(Transcribed page contents)
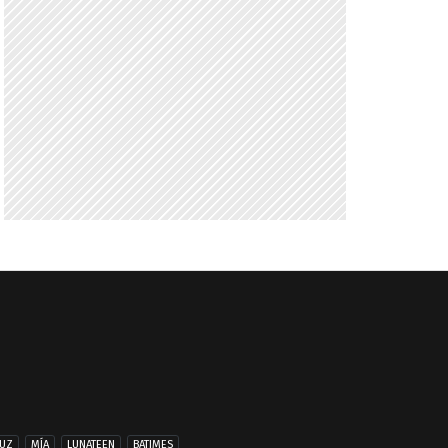
UZ
MÍA
LUNATEEN
BATIMES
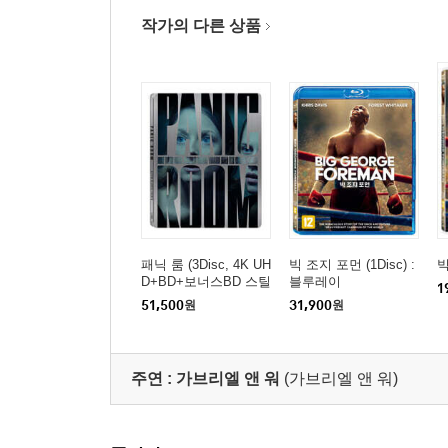
작가의 다른 상품
패닉 룸 (3Disc, 4K UH
빅 조지 포먼 (1Disc) :
빅
D+BD+보너스BD 스틸
블루레이
1
북 한정판) : 블루레이
51,500
원
31,900
원
주연 :
가브리엘 앤 워
(가브리엘 앤 워)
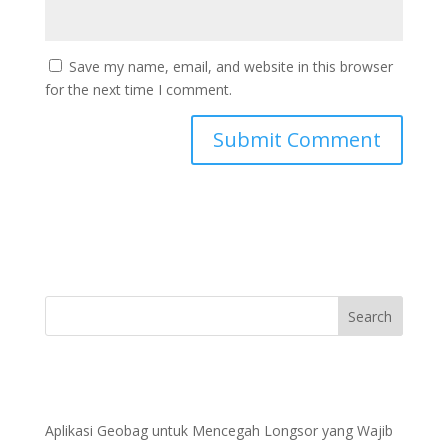
Save my name, email, and website in this browser
for the next time I comment.
Aplikasi Geobag untuk Mencegah Longsor yang Wajib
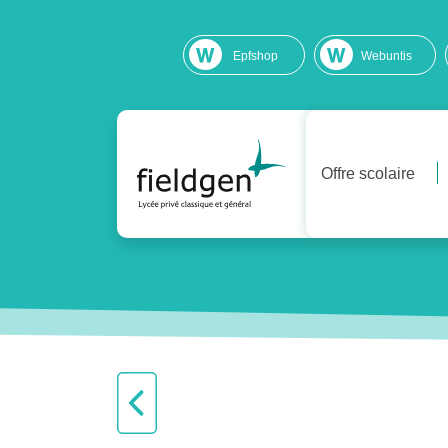
Epfshop
Webuntis
Offre scolaire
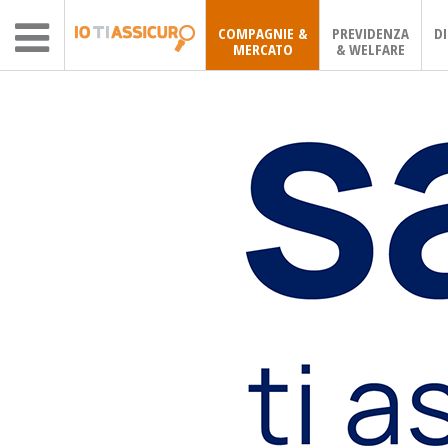
COMPAGNIE &
PREVIDENZA
D
MERCATO
& WELFARE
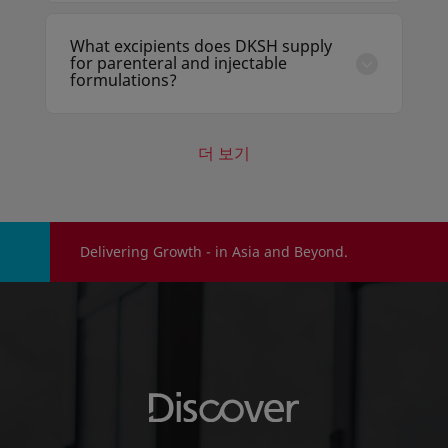
direct compression, wet and dry granulation,
capsule filling, and film coating — with
What excipients does DKSH supply
technical support for formulation
for parenteral and injectable
optimisation and process scale-up.
formulations?
DKSH Discover lists injectable-grade
excipients including polysorbates, PEG
grades, glycerol, citric acid, sodium chloride,
더 보기
and mannitol meeting parenteral purity
requirements under USP <1> or EP
specifications.
Delivering Growth - in Asia and Beyond.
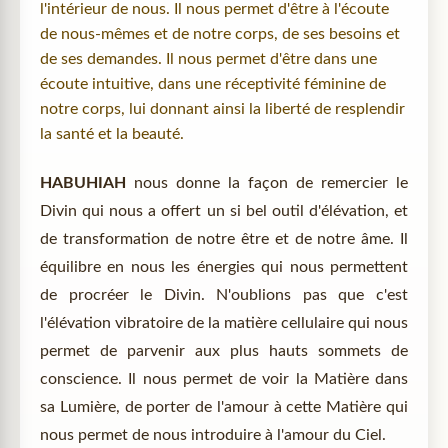
l'intérieur de nous. Il nous permet d'être à l'écoute
de nous-mêmes et de notre corps, de ses besoins et
de ses demandes. Il nous permet d'être dans une
écoute intuitive, dans une réceptivité féminine de
notre corps, lui donnant ainsi la liberté de resplendir
la santé et la beauté.
HABUHIAH
nous donne la façon de remercier le
Divin qui nous a offert un si bel outil d'élévation, et
de transformation de notre être et de notre âme. Il
équilibre en nous les énergies qui nous permettent
de procréer le Divin. N'oublions pas que c'est
l'élévation vibratoire de la matière cellulaire qui nous
permet de parvenir aux plus hauts sommets de
conscience. Il nous permet de voir la Matière dans
sa Lumière, de porter de l'amour à cette Matière qui
nous permet de nous introduire à l'amour du Ciel.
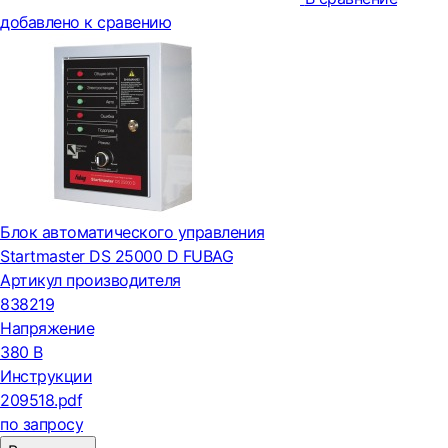
добавлено к сравению
Блок автоматического управления
Startmaster DS 25000 D FUBAG
Артикул производителя
838219
Напряжение
380 В
Инструкции
209518.pdf
по запросу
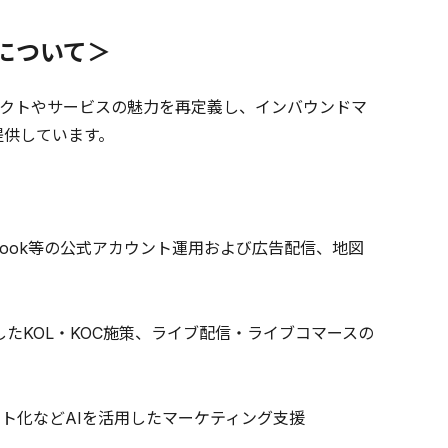
について＞
クトやサービスの魅力を再定義し、インバウンドマ
提供しています。
、Facebook等の公式アカウント運用および広告配信、地図
したKOL・KOC施策、ライブ配信・ライブコマースの
ト化などAIを活用したマーケティング支援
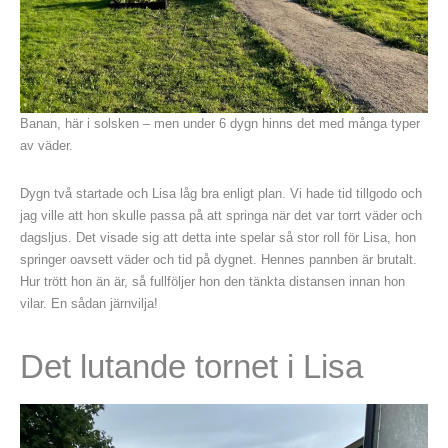
Banan, här i solsken – men under 6 dygn hinns det med många typer
av väder.
Dygn två startade och Lisa låg bra enligt plan. Vi hade tid tillgodo och
jag ville att hon skulle passa på att springa när det var torrt väder och
dagsljus. Det visade sig att detta inte spelar så stor roll för Lisa, hon
springer oavsett väder och tid på dygnet. Hennes pannben är brutalt.
Hur trött hon än är, så fullföljer hon den tänkta distansen innan hon
vilar. En sådan järnvilja!
Det lutande tornet i Lisa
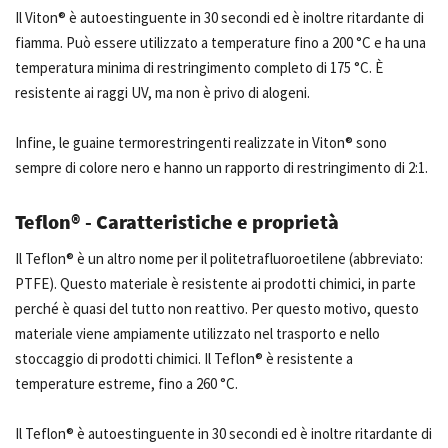
Il Viton® è autoestinguente in 30 secondi ed è inoltre ritardante di
fiamma. Può essere utilizzato a temperature fino a 200 °C e ha una
temperatura minima di restringimento completo di 175 °C. È
resistente ai raggi UV, ma non è privo di alogeni.
Infine, le guaine termorestringenti realizzate in Viton® sono
sempre di colore nero e hanno un rapporto di restringimento di 2:1.
Teflon® - Caratteristiche e proprietà
Il Teflon® è un altro nome per il politetrafluoroetilene (abbreviato:
PTFE). Questo materiale è resistente ai prodotti chimici, in parte
perché è quasi del tutto non reattivo. Per questo motivo, questo
materiale viene ampiamente utilizzato nel trasporto e nello
stoccaggio di prodotti chimici. Il Teflon® è resistente a
temperature estreme, fino a 260 °C.
Il Teflon® è autoestinguente in 30 secondi ed è inoltre ritardante di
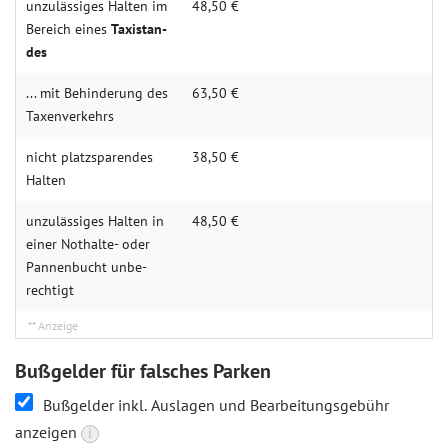
unzulässiges Halten im
48,50 €
Be­reich eines
Taxi­stan­
des
... mit Be­hin­de­rung des
63,50 €
Taxen­ver­kehrs
nicht platz­sparendes
38,50 €
Halten
unzulässiges Halten in
48,50 €
einer Not­halte- oder
Pannen­bucht unbe­
rechtigt
Bußgelder für falsches Parken
Bußgelder inkl. Auslagen und Bearbeitungsgebühr
anzeigen
i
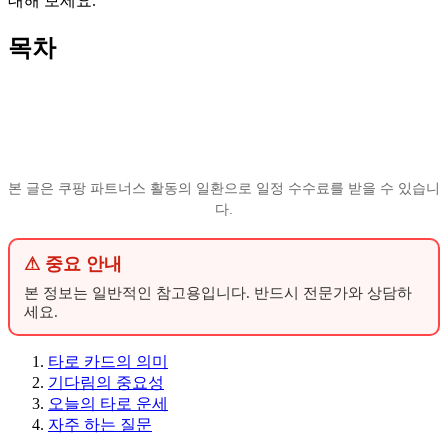
대해 보세요.
목차
본 글은 쿠팡 파트너스 활동의 일환으로 일정 수수료를 받을 수 있습니
다.
⚠ 중요 안내
본 정보는 일반적인 참고용입니다. 반드시 전문가와 상담하
세요.
타로 카드의 의미
기다림의 중요성
오늘의 타로 운세
자주 하는 질문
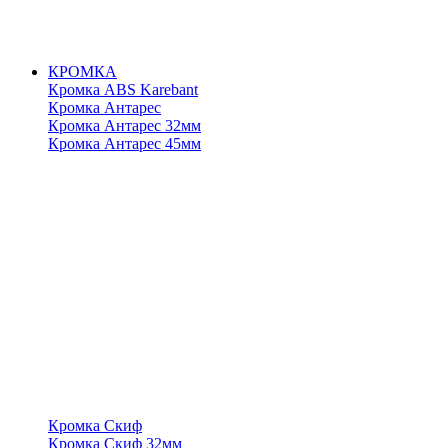
КРОМКА
Кромка ABS Karebant
Кромка Антарес
Кромка Антарес 32мм
Кромка Антарес 45мм
Кромка Скиф
Кромка Скиф 32мм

- ASSIGNMENT
Give only the number of lines in the data that include the string "notre".

- RESPONSE
3